Raphael Lataster
The University of Sydney, Camperdown, Australia.
*Corresponding Author: Raphael Lataster, The University of Sydney, Camperdown, Australia.
Received Date: May 14, 2024
Accepted Date: May 20, 2024
Published Date: May 27, 2024
Citation: Raphael Lataster. (2024) “When Covid-19 Vaccine Benefits are Rarer Than Rare Adverse Effects.”, International Clinical Research and Clinical Trials, 1(1); DOI: 10.61148/ICRCT/001.

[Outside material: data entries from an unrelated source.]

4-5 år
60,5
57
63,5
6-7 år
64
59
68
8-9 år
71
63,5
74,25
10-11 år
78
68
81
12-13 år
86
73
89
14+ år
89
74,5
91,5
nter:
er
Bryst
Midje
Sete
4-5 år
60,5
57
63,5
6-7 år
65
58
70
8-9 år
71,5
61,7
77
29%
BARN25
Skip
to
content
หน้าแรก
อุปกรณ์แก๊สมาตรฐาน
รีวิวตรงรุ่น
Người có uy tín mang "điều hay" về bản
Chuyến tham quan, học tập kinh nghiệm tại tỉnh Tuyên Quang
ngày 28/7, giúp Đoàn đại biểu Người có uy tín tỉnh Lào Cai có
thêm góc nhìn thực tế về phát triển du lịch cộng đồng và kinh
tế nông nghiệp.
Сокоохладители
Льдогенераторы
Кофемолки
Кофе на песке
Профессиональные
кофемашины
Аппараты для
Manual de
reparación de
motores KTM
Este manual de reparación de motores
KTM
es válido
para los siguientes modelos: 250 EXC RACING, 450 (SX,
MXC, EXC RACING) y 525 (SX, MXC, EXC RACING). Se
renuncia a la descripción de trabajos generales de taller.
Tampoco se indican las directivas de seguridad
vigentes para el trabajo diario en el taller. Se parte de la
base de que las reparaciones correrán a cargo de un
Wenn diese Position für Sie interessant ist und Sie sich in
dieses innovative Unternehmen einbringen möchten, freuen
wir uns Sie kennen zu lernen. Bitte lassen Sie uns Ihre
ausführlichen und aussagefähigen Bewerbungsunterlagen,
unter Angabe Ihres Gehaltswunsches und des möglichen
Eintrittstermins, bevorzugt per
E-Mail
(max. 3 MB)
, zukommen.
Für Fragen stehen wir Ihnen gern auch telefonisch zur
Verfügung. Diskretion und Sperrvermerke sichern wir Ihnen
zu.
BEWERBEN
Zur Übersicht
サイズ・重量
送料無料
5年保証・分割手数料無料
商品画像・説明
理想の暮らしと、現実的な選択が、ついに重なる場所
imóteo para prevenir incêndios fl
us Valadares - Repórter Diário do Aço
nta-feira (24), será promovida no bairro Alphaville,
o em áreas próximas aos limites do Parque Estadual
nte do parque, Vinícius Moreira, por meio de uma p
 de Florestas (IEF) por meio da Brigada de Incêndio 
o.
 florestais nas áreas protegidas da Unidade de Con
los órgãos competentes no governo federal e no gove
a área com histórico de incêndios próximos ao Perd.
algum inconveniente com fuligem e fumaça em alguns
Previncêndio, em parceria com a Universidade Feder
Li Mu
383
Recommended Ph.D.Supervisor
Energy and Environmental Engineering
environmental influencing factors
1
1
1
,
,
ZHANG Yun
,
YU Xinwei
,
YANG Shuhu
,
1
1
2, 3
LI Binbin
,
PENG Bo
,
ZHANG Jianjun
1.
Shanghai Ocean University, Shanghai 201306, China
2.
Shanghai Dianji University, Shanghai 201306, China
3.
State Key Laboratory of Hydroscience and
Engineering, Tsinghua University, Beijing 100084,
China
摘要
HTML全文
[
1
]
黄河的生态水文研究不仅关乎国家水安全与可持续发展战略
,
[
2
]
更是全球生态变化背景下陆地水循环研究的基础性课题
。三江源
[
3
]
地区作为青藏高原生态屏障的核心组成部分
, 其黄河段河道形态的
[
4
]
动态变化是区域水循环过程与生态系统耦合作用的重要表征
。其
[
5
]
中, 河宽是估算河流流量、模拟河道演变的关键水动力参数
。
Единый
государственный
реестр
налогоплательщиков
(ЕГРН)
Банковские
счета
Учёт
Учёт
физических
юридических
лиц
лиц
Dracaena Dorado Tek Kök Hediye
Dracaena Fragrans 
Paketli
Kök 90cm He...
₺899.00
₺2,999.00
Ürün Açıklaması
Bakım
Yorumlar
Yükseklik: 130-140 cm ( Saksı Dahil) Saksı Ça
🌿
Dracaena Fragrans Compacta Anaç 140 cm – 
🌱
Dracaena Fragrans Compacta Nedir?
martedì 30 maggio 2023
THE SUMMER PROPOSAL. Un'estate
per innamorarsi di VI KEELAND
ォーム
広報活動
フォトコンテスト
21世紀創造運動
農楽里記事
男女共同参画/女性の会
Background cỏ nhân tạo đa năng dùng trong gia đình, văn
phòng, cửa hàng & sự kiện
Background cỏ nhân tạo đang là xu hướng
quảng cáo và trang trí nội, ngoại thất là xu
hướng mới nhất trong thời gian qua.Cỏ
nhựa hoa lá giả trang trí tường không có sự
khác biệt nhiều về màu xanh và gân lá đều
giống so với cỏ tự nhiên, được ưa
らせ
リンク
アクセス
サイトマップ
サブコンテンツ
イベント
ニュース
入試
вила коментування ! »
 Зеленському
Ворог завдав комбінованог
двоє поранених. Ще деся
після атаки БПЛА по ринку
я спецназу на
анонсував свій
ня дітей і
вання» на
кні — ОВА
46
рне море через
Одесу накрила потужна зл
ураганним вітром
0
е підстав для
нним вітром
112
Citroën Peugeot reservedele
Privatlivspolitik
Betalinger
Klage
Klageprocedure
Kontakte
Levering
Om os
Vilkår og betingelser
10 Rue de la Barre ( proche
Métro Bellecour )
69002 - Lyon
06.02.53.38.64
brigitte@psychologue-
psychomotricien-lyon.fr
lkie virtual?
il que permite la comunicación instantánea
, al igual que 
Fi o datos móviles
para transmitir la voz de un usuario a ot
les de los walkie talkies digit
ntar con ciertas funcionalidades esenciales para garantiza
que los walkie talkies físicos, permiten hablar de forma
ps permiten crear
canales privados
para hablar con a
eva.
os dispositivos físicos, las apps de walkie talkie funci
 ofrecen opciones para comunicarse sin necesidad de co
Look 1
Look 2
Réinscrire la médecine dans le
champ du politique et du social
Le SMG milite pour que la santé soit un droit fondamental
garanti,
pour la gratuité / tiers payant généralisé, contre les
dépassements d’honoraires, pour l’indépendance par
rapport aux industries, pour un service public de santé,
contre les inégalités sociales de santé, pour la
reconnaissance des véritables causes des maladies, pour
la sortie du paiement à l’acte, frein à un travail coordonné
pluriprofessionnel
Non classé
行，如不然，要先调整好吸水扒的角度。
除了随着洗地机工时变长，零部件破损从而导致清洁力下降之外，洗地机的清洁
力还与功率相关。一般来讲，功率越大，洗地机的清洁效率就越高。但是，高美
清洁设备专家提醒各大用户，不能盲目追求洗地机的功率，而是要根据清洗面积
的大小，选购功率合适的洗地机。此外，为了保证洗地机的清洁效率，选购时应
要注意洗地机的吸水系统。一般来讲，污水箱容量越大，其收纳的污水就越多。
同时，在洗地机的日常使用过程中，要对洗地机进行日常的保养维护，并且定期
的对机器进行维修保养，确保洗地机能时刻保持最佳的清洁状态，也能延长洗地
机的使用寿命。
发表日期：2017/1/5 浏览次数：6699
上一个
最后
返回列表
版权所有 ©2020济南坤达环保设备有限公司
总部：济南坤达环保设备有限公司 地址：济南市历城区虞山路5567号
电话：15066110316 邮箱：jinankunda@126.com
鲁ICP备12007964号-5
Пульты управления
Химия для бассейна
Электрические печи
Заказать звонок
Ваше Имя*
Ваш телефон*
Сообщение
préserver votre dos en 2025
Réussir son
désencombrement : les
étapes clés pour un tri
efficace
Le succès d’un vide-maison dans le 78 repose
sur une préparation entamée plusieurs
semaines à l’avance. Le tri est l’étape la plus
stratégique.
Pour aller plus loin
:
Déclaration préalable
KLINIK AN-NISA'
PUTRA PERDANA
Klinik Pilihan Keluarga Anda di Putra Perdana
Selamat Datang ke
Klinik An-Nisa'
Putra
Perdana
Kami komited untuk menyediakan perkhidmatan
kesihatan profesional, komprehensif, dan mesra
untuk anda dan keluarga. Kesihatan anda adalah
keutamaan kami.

Copyright: © 2024. Raphael Lataster. This is an open access article distributed under the Creative Commons Attribution License, which permits unrestricted use, distribution, and reproduction in any medium, provided the original work is properly cited.
Striking research published recently in Vaccine should raise concerns around ongoing claims that the COVID-19 vaccines are worth the risk, for all. Raethke et al. found a rate of serious ADRs of 0.24% for the primary series and 0.26% for boosters, Approximating to 1 serious ADR per 400 people. An unofficial ‘series’ of 4 articles appearing in the Journal of Evaluation in Clinical Practice, the last of which was published this year, outlines many concerns about counting windows and how these can significantly impact effectiveness and safety estimates of the vaccines (whilst also highlighting research indicating vaccine-associated myocarditis rates of 1 in several thousand). One wonders if the conclusions of Raethke et al. would be more alarming if different counting windows were employed.
covid-19 vaccine
Furthermore, a “cohort study of 99 million vaccinated individuals” by Faksova et al. conclusively demonstrates that the vaccines are associated with “myocarditis, pericarditis, Guillain-Barré syndrome, and cerebral venous sinus thrombosis”, and point to additional safety signals. Perhaps more AESIs would have been found with counting windows extending beyond “42 days following vaccination”. Likewise with the reanalysis of the mRNA COVID-19 vaccine clinical trials carried out by Fraiman et al., who found that “the mRNA vaccines were associated with an excess risk of serious adverse events of special interest of 12.5 per 10,000 vaccinated”.
Contrast this with UK government estimates of numbers needed to vaccinate to prevent a severe COVID hospitalisation being in the hundreds of thousands for young ‘no risk’ groups. I’m no mathematician, but, making do with incomplete data and possibly flawed analyses, wouldn’t serious adverse effects occurring at a rate of 1 in several hundred be a terrible trade-off for benefits against severe COVID-19 occurring at a rate of 1 in several hundred thousand? And by a lot? Should this not merit reanalyses of claims that the benefits of the COVID-19 vaccines still outweigh the risks, particularly for the young and healthy? The adverse effects of the COVID-19 vaccines may indeed be rare, but it appears that severe COVID in the young and healthy is rarer still.